Have you ever attended an outdoor gathering where stew was made in a 25-gallon caldron and stirred with a four-foot wooden spoon? The experience will be as interesting as the people, all seated in folding chairs cupping a bowl of homemade goodness. With the first taste, the mind is comforted by warmth, good flavor, and the yearning for more spoonfuls. While the event of making approximately 20 gallons of stew is sweeter in the company of good, hungry friends, the outcome allows you to anticipate a future day when the question, “What are we having for dinner?” ends in a trip down to the freezer. Just imagine, pulling out a gallon of homemade soup, and eating a quarter of an hour later!
To save money in buying ingredients, consider locations which offer bulk goods for your potatoes, onions, meats, and in buying #10 cans of tomato paste, crushed tomatoes, creamed corn and other vegetables. Warehouse stores also will accommodate your need for larger amounts of butter, salt, and black and red pepper. While it’s good to have these ingredients on hand throughout the year, it will ease the expense on your next endeavor to make a large quantity of food.
Step #1, Day #1: Whether by hand or using a food processor, you will need to chop ten pounds of yellow onions and cube 25 pounds of potatoes. (To simplify space in your refrigerator, use gallon sized Ziploc bags.)
A Pressure Cooker
Step #2: Add 10 pounds of stew beef and 10 pounds of chicken to a pressure cooker, and allow the contents to thoroughly cook. (To remove the lid safely, the best practice is to turn off the heat and wait until the temperature drops, causing the pressure to lower naturally.) You’ll find the meat will remain juicy, and fall apart beautifully. This process takes a minimum of three hours.
Day #2: This recipe requires a 22 to 25-gallon caldron, and to ensure heat is continuous and even, a variable, low-pressure propane burner. You may want to place a metal shield around your caldron in the event winds arrive to blow out the flame.
Step #3: The first ingredients should be wet; therefore, pour in the half gallon of tomato paste, and drain first, the two gallons of crushed tomatoes. After draining the water, add a half-gallon of creamed corn, and two pounds of butter. Stir. In no particular order, add the remaining ingredients: the combined twenty pounds of stew beef and chicken thighs, one and a half gallons each of lima beans, peas, and corn, ten pounds of both onions and potatoes, a quarter pound of salt, an eighth pound of black pepper, and a fourth pound of red pepper.

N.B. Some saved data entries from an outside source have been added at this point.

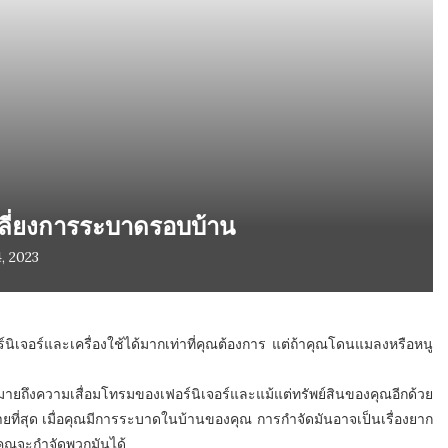
กเลี่ยงการระบาดรอบบ้าน
, 2023
เจอร์และเครื่องใช้ได้มากเท่าที่คุณต้องการ แต่ถ้าคุณโดนแมลงหรือหนู
ยถึงความเสื่อมโทรมของเฟอร์นิเจอร์และแม้แต่ทรัพย์สินของคุณอีกด้วย
ร้ายที่สุด เมื่อคุณมีการระบาดในบ้านของคุณ การกำจัดมันอาจเป็นเรื่องยาก
่คุณจะกำจัดพวกมันได้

Step #4: Stir thoroughly once all the ingredients are added, and cover with aluminum foil. Periodically, remove the foil to stir, remembering to hit the bottom of the caldron, and check. Once the stew has risen to a simmer, a low-boil, it is ready to eat.
Step #5: Two options are available for freezing. You may use a Styrofoam cup with lid, or a freezer bag of varying sizes to suit your needs. (When pouring your stew into a container, leave ample room at the top of your container or bag for expansion.
Step #6-7: Place the stew in the refrigerator prior to laying it upright or flat in the freezer. The stew needs time to assimilate in temperature to ensure the contents remain as an even mixture.
Other Soup Suggestions:
In the need for comfort, what defines your expectation? Do you enjoy combining an amazing texture such as brisket with the enriched flavor of chili con carne, or would you rather enjoy a classic such as a variety of vegetables and stew beef in a broth? Whether it is a family or personal favorite, making the ultimate comfort food can be quite simple. Once a few recipes are found, you can make a batch annually. Keep track of how fast you go through your frozen meals. In the following year, you may decide to double the recipe! Good luck!